He felt the weight of expectation on him at the Healthy Kidney 10K in May, his first race in well over two years. “You know, I thought at first, ‘It’s going to be the race to start with; it’s no pressure.’ But when I got to the starting line, everybody’s hugging you. You do feel the pressure. I said, ‘What the heck am I doing here?’ Because people know you, they love you, they expect a lot from you. That’s when the pressure hits you.”

After Healthy Kidney, Khalid ran a few other test races, including Beach to Beacon, a race that he’d hoped would be lower key. “We have a good host family, our friends. I feel like I’m going on vacation there, not racing.” He’ll return to such races in 2011 when he does his next round of test runs. Then the plan is to go for a Trials qualifying time at the half marathon distance, with that race as yet to be determined.

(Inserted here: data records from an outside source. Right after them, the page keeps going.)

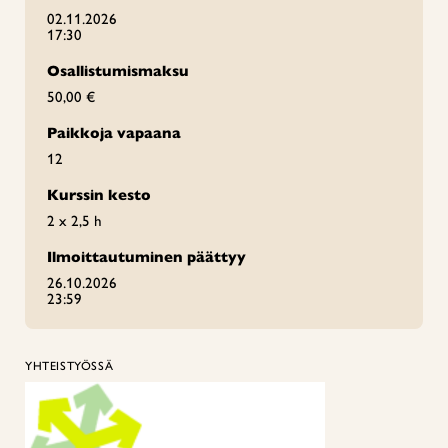
02.11.2026
17:30
Osallistumismaksu
50,00 €
Paikkoja vapaana
12
Kurssin kesto
2 x 2,5 h
Ilmoittautuminen päättyy
26.10.2026
23:59
YHTEISTYÖSSÄ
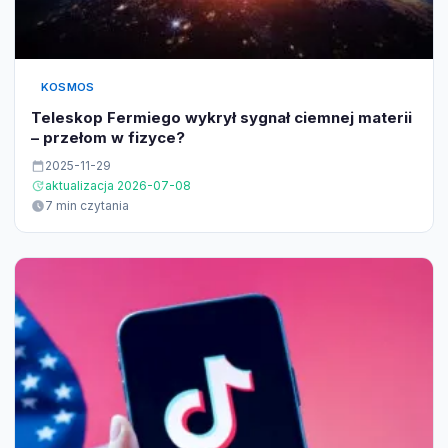
KOSMOS
Teleskop Fermiego wykrył sygnał ciemnej materii
– przełom w fizyce?
2025-11-29
aktualizacja 2026-07-08
7 min czytania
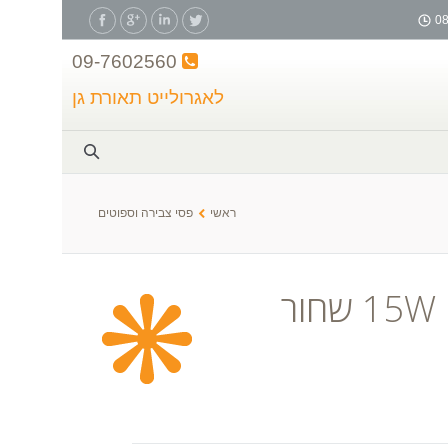
09-7602560
לאגרולייט תאורת גן
ראשי
פסי צבירה וספוטים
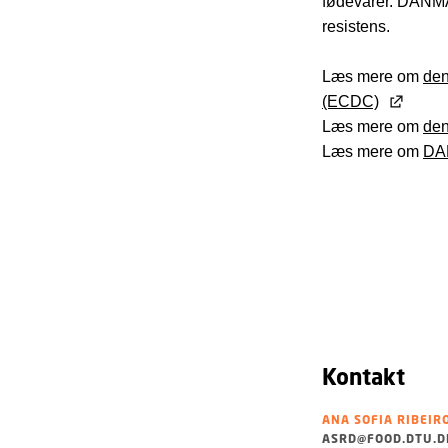
fødevarer. DANMA
resistens.
Læs mere om
den
(ECDC)
Læs mere om
den
Læs mere om
DAN
Kontakt
ANA SOFIA RIBEIR
ASRD@FOOD.DTU.D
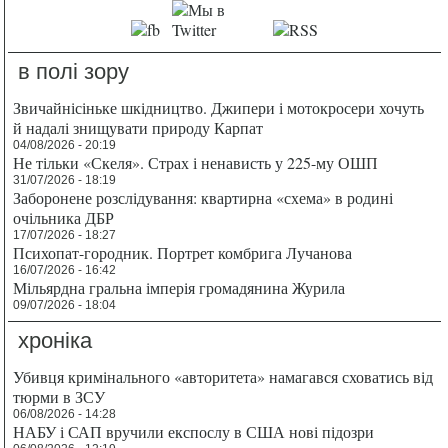
в полі зору
Звичайнісіньке шкідництво. Джипери і мотокросери хочуть
й надалі знищувати природу Карпат
04/08/2026 - 20:19
Не тільки «Скеля». Страх і ненависть у 225-му ОШП
31/07/2026 - 18:19
Заборонене розслідування: квартирна «схема» в родині
очільника ДБР
17/07/2026 - 18:27
Психопат-городник. Портрет комбрига Лучанова
16/07/2026 - 16:42
Мільярдна гральна імперія громадянина Журила
09/07/2026 - 18:04
хроніка
Убивця кримінального «авторитета» намагався сховатись від
тюрми в ЗСУ
06/08/2026 - 14:28
НАБУ і САП вручили експослу в США нові підозри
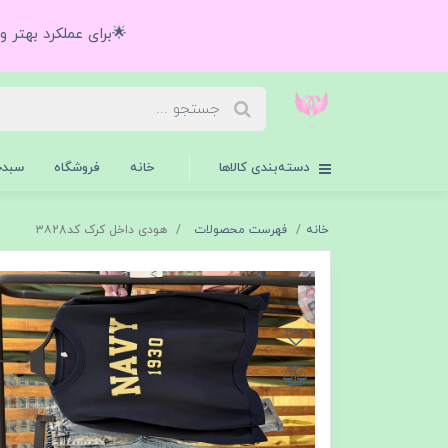
🌟برای عملکرد بهتر 
دسته‌بندی کالاها
خانه
فروشگاه
سبدخ
خانه
فهرست محصولات
هودی داخل کرک کد۳۸28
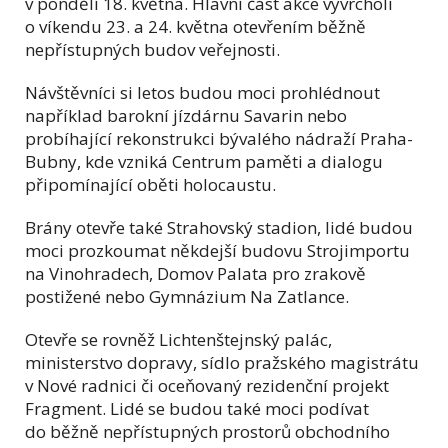
v pondělí 18. května. Hlavní část akce vyvrcholí
o víkendu 23. a 24. května otevřením běžně
nepřístupných budov veřejnosti.
Návštěvníci si letos budou moci prohlédnout
například barokní jízdárnu Savarin nebo
probíhající rekonstrukci bývalého nádraží Praha-
Bubny, kde vzniká Centrum paměti a dialogu
připomínající oběti holocaustu.
Brány otevře také Strahovský stadion, lidé budou
moci prozkoumat někdejší budovu Strojimportu
na Vinohradech, Domov Palata pro zrakově
postižené nebo Gymnázium Na Zatlance.
Otevře se rovněž Lichtenštejnský palác,
ministerstvo dopravy, sídlo pražského magistrátu
v Nové radnici či oceňovaný rezidenční projekt
Fragment. Lidé se budou také moci podívat
do běžně nepřístupných prostorů obchodního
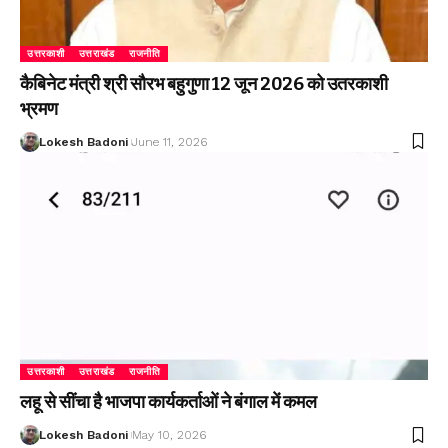
उत्तरकाशी
उत्तराखंड
राजनीति
कैबिनेट मंत्री श्री सौरभ बहुगुणा 12 जून 2026 को उतरकाशी
भ्रमण
Lokesh Badoni
June 11, 2026
उत्तरकाशी
उत्तराखंड
राजनीति
लहू से सींचा है भाजपा कार्यकर्ताओं ने बंगाल में कमल
Lokesh Badoni
May 10, 2026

A major comeback demands major changes

Going forward, Sandra and Khalid know that they have to take the hard lessons they’ve learned over the years and apply them to every area. The first priority is healing from and preventing injuries. When the third neuroma of his career emerged earlier this year, they knew what to do: apply medications through local injections, slice a tendon to reposition the problem toe, then make adjustments to his orthotics once again.

Then there’s his training. The mileage will go down while the quality of those miles goes up. Lower mileage means lower impact and reduced chances of injury. As Khalid put it, “Running, running, running is what’s going to get you there.” But not so much running that he’ll be stopped dead in his tracks along the way. High levels of cross-training, along with strengthening and balance work, will augment the miles. “These other things will help to have a faster comeback,” Sandra asserts.

A move to Colorado Springs will further facilitate a comeback by reconnecting Khalid with some of his key training partners on a more consistent basis. That move punctuates a major change in his personal life as well. After 14 years of marriage, Sandra and Khalid have decided to divorce amicably. They’ll continue to work as a professional team and, in fact, both feel that the decision to part ways as a couple will only better his chances of racing well again.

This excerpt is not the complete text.